# Package Indexing
## Indexing Hex.pm
`mix exograph.index.hex` is the primary way to index Hex packages. It downloads
tarballs, extracts them to a temp directory, indexes them, and cleans up.
mix exograph.index.hex --mode latest --concurrency 8 --prefix hex
For a live dashboard during the run:
mix exograph.index.hex --mode latest --concurrency 8 --web --port 4200
Open `http://localhost:4200/progress` to watch per-package status, rate, and ETA.
### Scale
On a full Hex.pm run with `--mode latest`:
| Metric | Value |
|--------|-------|
| Packages indexed | ~21k |
| Fragments | 13.8M |
| References | 35M |
| Database size | ~34 GB |
| Time (8 workers) | ~28 minutes |
### Modes
| Mode | Description |
|------|-------------|
| `latest` | Most recent version of each package |
| `top --limit N` | Top N most-downloaded packages |
| `all` | Every published version |
### Streaming pipeline
Each package follows: download tarball → extract to tmpdir → index → cleanup.
Peak disk usage is `concurrency × (largest package tarball)` — typically a few
hundred MB regardless of total corpus size.
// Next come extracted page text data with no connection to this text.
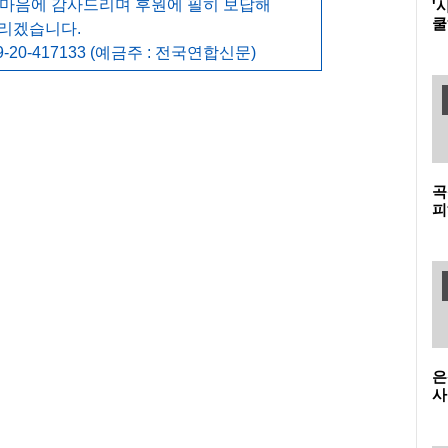
 마음에 감사드리며 후원에 필히 보답해
'
쿨
리겠습니다.
맥
-20-417133 (예금주 : 전국연합신문)
곡
피
소
노
은
사
변
착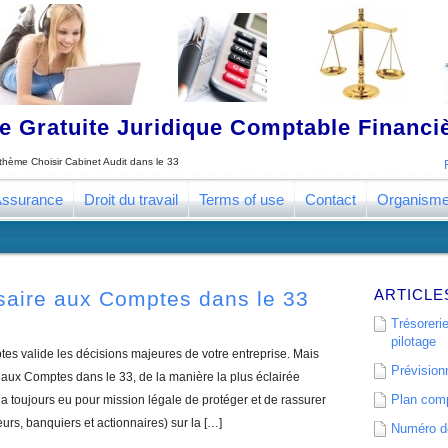
 Gratuite Juridique Comptable Financ
e thème
Choisir Cabinet Audit dans le 33
ssurance
Droit du travail
Terms of use
Contact
Organism
ARTICLE
saire aux Comptes dans le 33
Trésorerie
pilotage
s valide les décisions majeures de votre entreprise. Mais
Prévisionn
ux Comptes dans le 33, de la manière la plus éclairée
Plan comp
 toujours eu pour mission légale de protéger et de rassurer
eurs, banquiers et actionnaires) sur la […]
Numéro de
Non-Elixir packages (no `.ex` files)
are detected before disk write and skipped.
### Resume behavior
Already-indexed packages (matched by name+version) are skipped automatically.
Use `--force` to re-index everything.
### Mirror balancing
Multiple `--mirror` flags distribute downloads round-robin:
mix exograph.index.hex \
--mirror https://repo.hex.pm \
--mirror https://repo.hex.pm/mirror \
--concurrency 16
### Caching tarballs
Pass `--cache-tarballs DIR` to keep downloaded tarballs on disk. On subsequent
runs, already-cached tarballs are not re-downloaded.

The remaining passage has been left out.